◆ **TASK INPUTS**:
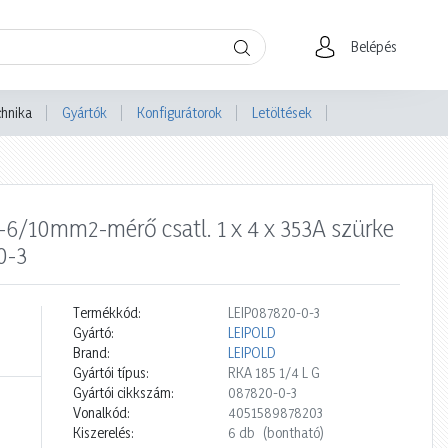
Belépés
chnika
Gyártók
Konfigurátorok
Letöltések
-6/10mm2-mérő csatl. 1 x 4 x 353A szürke
0-3
Termékkód:
LEIP087820-0-3
Gyártó:
LEIPOLD
Brand:
LEIPOLD
Gyártói típus:
RKA 185 1/4 L G
Gyártói cikkszám:
087820-0-3
Vonalkód:
4051589878203
Kiszerelés:
6 db
(bontható)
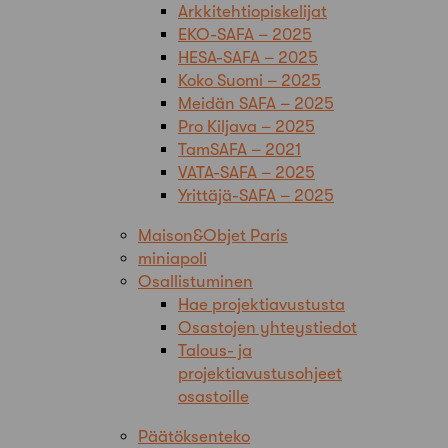
Arkkitehtiopiskelijat
EKO-SAFA – 2025
HESA-SAFA – 2025
Koko Suomi – 2025
Meidän SAFA – 2025
Pro Kiljava – 2025
TamSAFA – 2021
VATA-SAFA – 2025
Yrittäjä-SAFA – 2025
Maison&Objet Paris
miniapoli
Osallistuminen
Hae projektiavustusta
Osastojen yhteystiedot
Talous- ja
projektiavustusohjeet
osastoille
Päätöksenteko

◆ **PROBLEM TO SOLVE**: Could you output the lines above exactly, with no pictures included?

◆ **TASK RESULT**:
Belépés
chnika
Gyártók
Konfigurátorok
Letöltések
-6/10mm2-mérő csatl. 1 x 4 x 353A szürke
0-3
Termékkód:
LEIP087820-0-3
Gyártó:
LEIPOLD
Brand:
LEIPOLD
Gyártói típus:
RKA 185 1/4 L G
Gyártói cikkszám:
087820-0-3
Vonalkód:
4051589878203
Kiszerelés:
6 db
(bontható)
Arkkitehtiopiskelijat
EKO-SAFA – 2025
HESA-SAFA – 2025
Koko Suomi – 2025
Meidän SAFA – 2025
Pro Kiljava – 2025
TamSAFA – 2021
VATA-SAFA – 2025
Yrittäjä-SAFA – 2025
Maison&Objet Paris
miniapoli
Osallistuminen
Hae projektiavustusta
Osastojen yhteystiedot
Talous- ja
projektiavustusohjeet
osastoille
Päätöksenteko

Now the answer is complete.